I just wonder how much of our lives might be spent doing time-wasting things that don’t do anything or help us be anything. When I’m sixty, I won’t remember that funny meme I just saw. Or maybe I will. But I hope I have more memories of people and moments and adventures than I do of content I witnessed through a screen. (I’m rambling. Through a screen.)
However, I love gardening for how it roots me back down to what I do love about the internet. The blanket flowers bloom nearly year-round in my garden. They attract the honey and bumble bees, the birds and the butterflies. Recently, they attracted a new bee in a shiny black coat that I didn’t know. I pulled out my phone, searched, and learned right there in my garden – a carpenter’s bee.
Then, if I so desired, I could dig more deeply and possibly discover which of the 500 possible species of carpenter’s bee had paid a visit to my flower bed. Or not. (I chose not.)
The other sort of learning I love best about gardening, is the learning of discovery. Experiential knowledge has always stayed in my brain much more concretely than other sorts. I’d known about onions. I’d known about their blossoms. I’d known about their seeds. What I hadn’t known was how their blossoms transformed into seeds.

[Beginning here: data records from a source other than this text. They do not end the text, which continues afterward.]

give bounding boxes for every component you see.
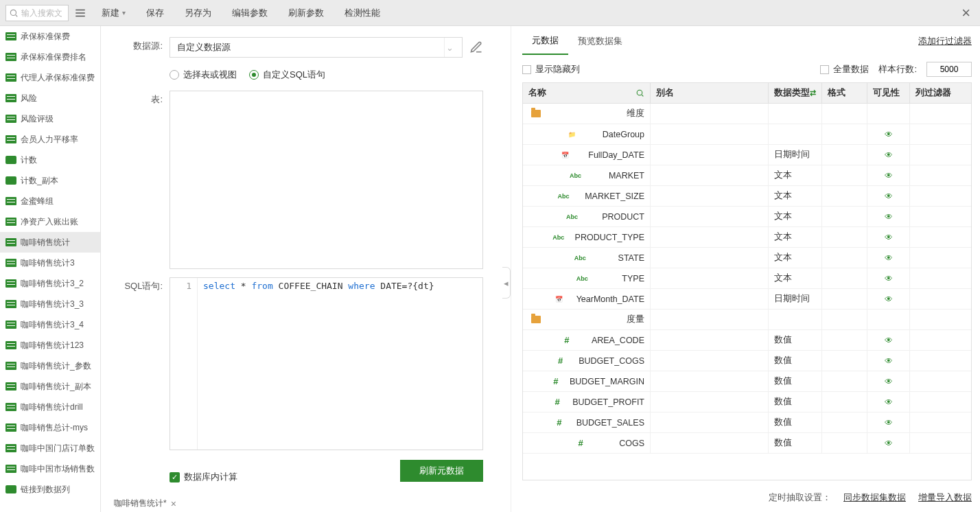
sidebar-item[interactable]: 会员人力平移率 bbox=[0, 129, 100, 150]
sidebar-item[interactable]: 咖啡销售统计drill bbox=[0, 397, 100, 417]
menu-refresh-params[interactable]: 刷新参数 bbox=[288, 7, 324, 19]
sidebar-item[interactable]: 咖啡销售统计3_4 bbox=[0, 314, 100, 335]
eye-icon[interactable]: 👁 bbox=[885, 418, 893, 428]
table-box[interactable] bbox=[170, 91, 483, 269]
dataset-tab[interactable]: 咖啡销售统计* × bbox=[108, 496, 178, 511]
number-type-icon: # bbox=[556, 356, 565, 366]
edit-icon[interactable] bbox=[469, 40, 483, 54]
field-row[interactable]: #BUDGET_PROFIT数值👁 bbox=[523, 392, 971, 412]
sidebar-item[interactable]: 链接到数据列 bbox=[0, 479, 100, 500]
field-row[interactable]: AbcMARKET文本👁 bbox=[523, 165, 971, 186]
menu-new[interactable]: 新建▾ bbox=[102, 7, 126, 19]
field-row[interactable]: #COGS数值👁 bbox=[523, 433, 971, 454]
sidebar-item[interactable]: 咖啡中国市场销售数 bbox=[0, 458, 100, 479]
eye-icon[interactable]: 👁 bbox=[885, 253, 893, 263]
field-row[interactable]: 📅FullDay_DATE日期时间👁 bbox=[523, 145, 971, 165]
col-header-name[interactable]: 名称 bbox=[523, 83, 651, 103]
sidebar-item[interactable]: 咖啡销售统计 bbox=[0, 232, 100, 253]
sidebar-item[interactable]: 咖啡销售统计123 bbox=[0, 335, 100, 356]
field-row[interactable]: #BUDGET_COGS数值👁 bbox=[523, 351, 971, 371]
sidebar-item[interactable]: 咖啡销售统计3_2 bbox=[0, 273, 100, 294]
eye-icon[interactable]: 👁 bbox=[885, 171, 893, 181]
field-row[interactable]: AbcMARKET_SIZE文本👁 bbox=[523, 186, 971, 207]
col-header-alias[interactable]: 别名 bbox=[651, 83, 769, 103]
tab-close-icon[interactable]: × bbox=[171, 498, 176, 509]
sidebar-item[interactable]: 风险评级 bbox=[0, 108, 100, 129]
swap-icon[interactable]: ⇄ bbox=[810, 89, 816, 97]
sidebar-item[interactable]: 风险 bbox=[0, 88, 100, 108]
menu-save[interactable]: 保存 bbox=[146, 7, 164, 19]
category-row[interactable]: 维度 bbox=[523, 104, 971, 124]
sidebar-item[interactable]: 咖啡销售统计3_3 bbox=[0, 294, 100, 314]
incremental-import-link[interactable]: 增量导入数据 bbox=[918, 491, 972, 504]
search-box[interactable] bbox=[5, 5, 69, 21]
sidebar-item[interactable]: 代理人承保标准保费 bbox=[0, 67, 100, 88]
sidebar-item[interactable]: 咖啡销售统计3 bbox=[0, 253, 100, 273]
field-row[interactable]: 📅YearMonth_DATE日期时间👁 bbox=[523, 289, 971, 310]
refresh-metadata-button[interactable]: 刷新元数据 bbox=[400, 460, 483, 482]
sql-editor[interactable]: 1 select * from COFFEE_CHAIN where DATE=… bbox=[170, 277, 483, 450]
field-row[interactable]: AbcPRODUCT_TYPE文本👁 bbox=[523, 227, 971, 248]
col-header-visibility[interactable]: 可见性 bbox=[867, 83, 910, 103]
sidebar-item[interactable]: 承保标准保费 bbox=[0, 26, 100, 47]
menu-edit-params[interactable]: 编辑参数 bbox=[232, 7, 268, 19]
sidebar-item[interactable]: 咖啡销售统计_参数 bbox=[0, 356, 100, 376]
sidebar-item[interactable]: 承保标准保费排名 bbox=[0, 47, 100, 67]
field-row[interactable]: AbcPRODUCT文本👁 bbox=[523, 207, 971, 227]
field-name: BUDGET_PROFIT bbox=[572, 397, 644, 407]
tab-metadata[interactable]: 元数据 bbox=[522, 27, 568, 55]
eye-icon[interactable]: 👁 bbox=[885, 377, 893, 386]
eye-icon[interactable]: 👁 bbox=[885, 439, 893, 448]
field-row[interactable]: #BUDGET_MARGIN数值👁 bbox=[523, 371, 971, 392]
sidebar-item[interactable]: 咖啡中国门店订单数 bbox=[0, 438, 100, 458]
collapse-button[interactable]: ◂ bbox=[502, 267, 511, 299]
sidebar-item[interactable]: 净资产入账出账 bbox=[0, 211, 100, 232]
sidebar-item[interactable]: 咖啡销售统计_副本 bbox=[0, 376, 100, 397]
category-row[interactable]: 度量 bbox=[523, 310, 971, 330]
eye-icon[interactable]: 👁 bbox=[885, 191, 893, 201]
tab-preview[interactable]: 预览数据集 bbox=[568, 28, 632, 54]
eye-icon[interactable]: 👁 bbox=[885, 274, 893, 283]
add-row-filter-link[interactable]: 添加行过滤器 bbox=[918, 35, 972, 47]
internal-calc-checkbox[interactable]: ✓ 数据库内计算 bbox=[170, 471, 237, 483]
radio-custom-sql[interactable]: 自定义SQL语句 bbox=[249, 69, 325, 81]
field-row[interactable]: #BUDGET_SALES数值👁 bbox=[523, 412, 971, 433]
field-row[interactable]: #AREA_CODE数值👁 bbox=[523, 330, 971, 351]
eye-icon[interactable]: 👁 bbox=[885, 397, 893, 407]
grid-body[interactable]: 维度📁DateGroup👁📅FullDay_DATE日期时间👁AbcMARKET… bbox=[523, 104, 971, 480]
search-icon[interactable] bbox=[635, 89, 644, 97]
col-header-format[interactable]: 格式 bbox=[822, 83, 867, 103]
radio-table-or-view[interactable]: 选择表或视图 bbox=[170, 69, 237, 81]
col-header-type[interactable]: 数据类型⇄ bbox=[769, 83, 822, 103]
sample-rows-input[interactable] bbox=[926, 62, 972, 77]
eye-icon[interactable]: 👁 bbox=[885, 336, 893, 345]
sql-text[interactable]: select * from COFFEE_CHAIN where DATE=?{… bbox=[198, 278, 482, 450]
eye-icon[interactable]: 👁 bbox=[885, 294, 893, 304]
table-icon bbox=[5, 115, 16, 123]
field-row[interactable]: AbcTYPE文本👁 bbox=[523, 268, 971, 289]
menu-check-perf[interactable]: 检测性能 bbox=[345, 7, 380, 19]
full-data-checkbox[interactable]: 全量数据 bbox=[820, 63, 869, 75]
close-icon[interactable]: × bbox=[957, 4, 975, 22]
field-row[interactable]: 📁DateGroup👁 bbox=[523, 124, 971, 145]
eye-icon[interactable]: 👁 bbox=[885, 150, 893, 160]
sidebar-item[interactable]: 计数_副本 bbox=[0, 170, 100, 191]
field-row[interactable]: AbcSTATE文本👁 bbox=[523, 248, 971, 268]
eye-icon[interactable]: 👁 bbox=[885, 130, 893, 139]
eye-icon[interactable]: 👁 bbox=[885, 233, 893, 242]
menu-save-as[interactable]: 另存为 bbox=[185, 7, 211, 19]
menu-icon[interactable] bbox=[74, 7, 86, 19]
col-header-filter[interactable]: 列过滤器 bbox=[910, 83, 971, 103]
search-input[interactable] bbox=[21, 8, 65, 18]
field-type: 数值 bbox=[769, 433, 822, 453]
eye-icon[interactable]: 👁 bbox=[885, 356, 893, 366]
table-icon bbox=[5, 341, 16, 349]
sidebar-item[interactable]: 金蜜蜂组 bbox=[0, 191, 100, 211]
sidebar-item[interactable]: 计数 bbox=[0, 150, 100, 170]
eye-icon[interactable]: 👁 bbox=[885, 212, 893, 222]
show-hidden-checkbox[interactable]: 显示隐藏列 bbox=[522, 63, 580, 75]
sync-dataset-link[interactable]: 同步数据集数据 bbox=[843, 491, 906, 504]
datasource-select[interactable]: 自定义数据源 ⌄ bbox=[170, 37, 463, 58]
sidebar-item[interactable]: 咖啡销售总计-mys bbox=[0, 417, 100, 438]
sidebar-item-label: 金蜜蜂组 bbox=[21, 196, 54, 207]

Did the seeds come with parachutes like dandelions and lettuce? Did they come in shells akin to sunflowers? Nope. They grow in pods more like larkspur and flax. Now just to learn how to get onions from young sprout to sturdy start…
Fall has started early this year here in Central Texas. Last year we didn’t see temperatures stay below 100 until October. We didn’t see rain until November. This year, the rain has already come. Today’s rain is a steady drizzle soaking the earth, enabling the oaks to soak up their thousands of gallons, the summer stresses to be washed from the shrubs, and the winter growth to start off strong. The rain earlier in the week came light and quick – just enough to wet the streets, muddy the gutters, and dust off the heat.
Fall in Texas is different from the Pacific Northwest of my childhood in many ways. One of the ways that I still am not used to, is the behavior of the trees.
Depending on variety, some trees behave as expected. They have bud break in spring, turn itchy green before summer, find their golden hues in the fall, and drop leaves to the floor with the frost. Others, behave as above with a second bud break. This tree already had its leaves, most of which were lost in the heat of the summer, but it is still driven by the need to put forth its progeny. This bud will break into a few itchy-green leaves, and one bunch of powdery seeds.
Speaking of fall, does anyone know of the best way and time to prune an overgrown sage?
This is a hybrid variety that is growing in maybe six inches of soil depth, with neglectful watering, and still managed to take over the sidewalk in its entirety. I had its twin in the front bed, pruned it back months ago, and it has since died for my efforts.
Also noted in this photo: the strawberries survived and I’m overdue on edging the lawn.
This earlier arrival of fall has helped make up my mind on sowing some cooler weather varieties. Earlier this week I made it into the backyard bed to sow some peas – Golden Sweet and Sugar Ann. The Golden Sweet claims to grow 6′ tall and have purple flowers. I’m looking forward to the little paintbrushes of color in the future. Sugar Ann claims to not need any structure, and I’m going to believe it. It took a few days longer to sprout than the Golden Sweet. Both were up within the week. Now to use the giant bamboo pole DH brought home for me to construct a climbing structure for the Golden Sweet…
Sown yesterday:
I was set to also transplant some Amazing Cauliflower…until I started working their bed and dug straight down into a giant fire ant nest. Escaping with a single bite (and no sting) I called it done for the day.